## Description of the task
Lines in the listing below that hold "button" are the ones to copy.

********

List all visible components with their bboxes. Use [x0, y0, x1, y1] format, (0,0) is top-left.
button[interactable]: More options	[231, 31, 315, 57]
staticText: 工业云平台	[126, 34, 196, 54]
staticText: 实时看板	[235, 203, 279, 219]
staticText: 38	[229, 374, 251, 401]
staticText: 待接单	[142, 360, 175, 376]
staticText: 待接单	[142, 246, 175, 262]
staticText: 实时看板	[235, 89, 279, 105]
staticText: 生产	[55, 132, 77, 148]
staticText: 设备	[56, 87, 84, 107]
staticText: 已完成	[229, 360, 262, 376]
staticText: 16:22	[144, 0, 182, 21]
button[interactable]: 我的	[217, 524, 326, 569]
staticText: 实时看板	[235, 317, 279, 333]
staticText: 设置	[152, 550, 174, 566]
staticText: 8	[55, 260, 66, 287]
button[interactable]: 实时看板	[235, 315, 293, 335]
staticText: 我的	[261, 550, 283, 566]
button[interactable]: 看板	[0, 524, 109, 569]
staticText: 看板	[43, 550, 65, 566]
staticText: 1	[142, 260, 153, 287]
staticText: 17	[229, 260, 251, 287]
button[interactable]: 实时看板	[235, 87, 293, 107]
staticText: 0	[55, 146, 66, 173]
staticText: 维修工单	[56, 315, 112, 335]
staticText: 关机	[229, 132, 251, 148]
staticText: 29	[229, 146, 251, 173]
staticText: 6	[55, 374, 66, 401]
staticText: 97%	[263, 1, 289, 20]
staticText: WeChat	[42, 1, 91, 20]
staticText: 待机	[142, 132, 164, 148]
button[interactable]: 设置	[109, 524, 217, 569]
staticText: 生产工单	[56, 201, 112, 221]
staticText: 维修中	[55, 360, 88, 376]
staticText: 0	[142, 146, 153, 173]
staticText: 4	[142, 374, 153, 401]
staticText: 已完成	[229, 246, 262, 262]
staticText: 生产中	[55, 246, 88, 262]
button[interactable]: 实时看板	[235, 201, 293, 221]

********

## Solution to this exercise
button[interactable]: More options	[231, 31, 315, 57]
button[interactable]: 我的	[217, 524, 326, 569]
button[interactable]: 实时看板	[235, 315, 293, 335]
button[interactable]: 看板	[0, 524, 109, 569]
button[interactable]: 实时看板	[235, 87, 293, 107]
button[interactable]: 设置	[109, 524, 217, 569]
button[interactable]: 实时看板	[235, 201, 293, 221]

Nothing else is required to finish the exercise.